Quando você começa uma nova aventura empresarial em grupo, é preciso estipular como será realizada essa parceria e quais serão as recompensas de cada um. Se o acordo envolver a remuneração pelo trabalho com as ações da nova empresa a ser criada, o caminho para a maioria dos casos é realizar logo no início o chamado “Acordo de Acionistas” (também conhecido como “acordo de quotistas”).

O relacionamento entre sócios acionistas é como um casamento, com altos e baixos, alegrias e tristezas. A verdade é que as pessoas têm personalidades diferentes, talentos diferentes e defeitos diferentes. E não é só: seres humanos também mudam de ideia e de situação. A realização de um Acordo de Acionistas tem o objetivo de minimizar os efeitos dessa montanha russa, preservando o investimento e a continuidade da empresa.

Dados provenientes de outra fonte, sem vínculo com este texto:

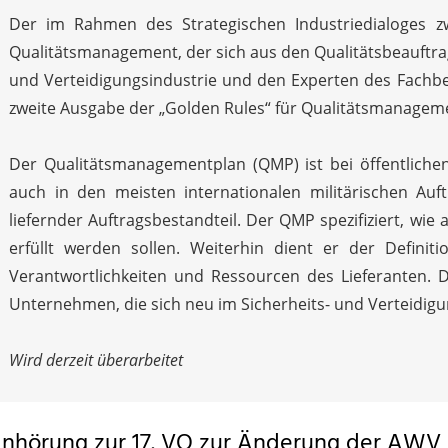
Der im Rahmen des Strategischen Industriedialoges 
Qualitätsmanagement, der sich aus den Qualitätsbeauftr
und Verteidigungsindustrie und den Experten des Fachb
zweite Ausgabe der „Golden Rules“ für Qualitätsmanagem
Der Qualitätsmanagementplan (QMP) ist bei öffentliche
auch in den meisten internationalen militärischen Auf
liefernder Auftragsbestandteil. Der QMP spezifiziert, wie
erfüllt werden sollen. Weiterhin dient er der Definiti
Verantwortlichkeiten und Ressourcen des Lieferanten. D
Unternehmen, die sich neu im Sicherheits- und Verteidig
Wird derzeit überarbeitet
nhörung zur 17. VO zur Änderung der AWV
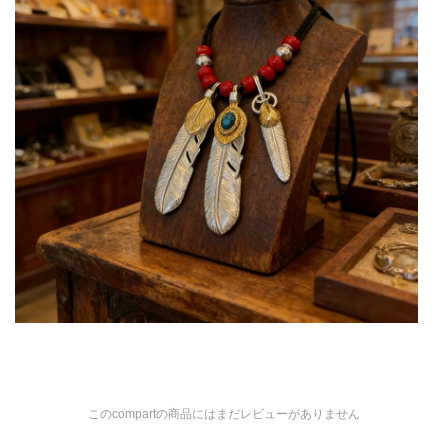
このcompartの商品にはまだレビューがありません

Um Acordo de Acionistas, portanto, é um contrato privado entre os acionistas da empresa, que pode regular uma série de coisas: quando cada acionista obtém suas ações (por meio de um cronograma de aquisição ou Vesting); se existe um período de carência antes de qualquer ação ser adquirida (cliff) e o que acontece se um dos acionistas não cumprir aquilo com que se comprometera. Este acordo também pode vir a regular outros aspectos específicos, como situações em que apenas um dos acionistas se recusa a vender ou diluir suas ações para um investidor aprovado pelos demais (cláusulas ‘tag-along’ and ‘drag-along’). Também podem prever o direito de preferência de um dos sócios em relação ao outro, em caso de venda sua quota de ações.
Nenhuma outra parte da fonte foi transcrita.